Cet article fait partie de l’enquête 2024 de Gesundmd sur les soins contre l’obésité. Lisez l’analyse complète des principales conclusions ici.
Points clés à retenir
- La plupart des personnes en surpoids ou obèses déclarent qu’elles essaient actuellement de perdre du poids ou qu’elles ont essayé de le faire à un moment donné de leur vie.
- Même si les raisons de vouloir perdre du poids sont nuancées, les inquiétudes concernant les problèmes de santé et le désir de changer d’apparence sont courants.
- Les experts disent que même s’il existe des choses que les gens peuvent faire pour perdre du poids, comme modifier leur régime alimentaire ou leur routine d’exercice, il existe souvent des facteurs indépendants de la volonté d’une personne.

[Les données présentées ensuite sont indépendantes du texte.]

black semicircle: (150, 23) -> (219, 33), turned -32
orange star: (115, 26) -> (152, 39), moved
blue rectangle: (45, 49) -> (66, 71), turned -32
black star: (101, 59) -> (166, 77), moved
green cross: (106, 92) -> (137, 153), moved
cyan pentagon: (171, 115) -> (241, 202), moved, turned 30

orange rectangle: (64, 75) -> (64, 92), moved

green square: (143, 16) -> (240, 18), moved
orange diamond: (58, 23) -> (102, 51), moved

De nombreuses personnes obèses ou en surpoids citent les problèmes de santé comme l’une des principales raisons de vouloir perdre du poids, selon une nouvelle enquête Gesundmd.
Nous avons interrogé plus de 2 000 personnes s’identifiant comme étant de corpulence, grosses, en surpoids et/ou obèses sur leurs expériences en matière de soins de santé et leurs objectifs de perte de poids. Près des trois quarts (74 %) des personnes interrogées ont déclaré qu’elles essayaient actuellement de perdre du poids, tandis que 89 % ont déclaré avoir essayé de perdre du poids à un moment donné de leur vie.

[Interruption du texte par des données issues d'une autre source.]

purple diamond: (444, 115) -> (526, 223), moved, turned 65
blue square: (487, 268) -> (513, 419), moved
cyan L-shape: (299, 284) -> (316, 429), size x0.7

Près de la moitié des personnes interrogées ont déclaré vouloir perdre du poids en raison de problèmes de santé généraux, tandis que 26 % ont déclaré vouloir perdre du poids pour des raisons liées à l’apparence. Seulement 14 % ont déclaré vouloir perdre du poids pour un problème de santé spécifique, comme l’hypertension artérielle.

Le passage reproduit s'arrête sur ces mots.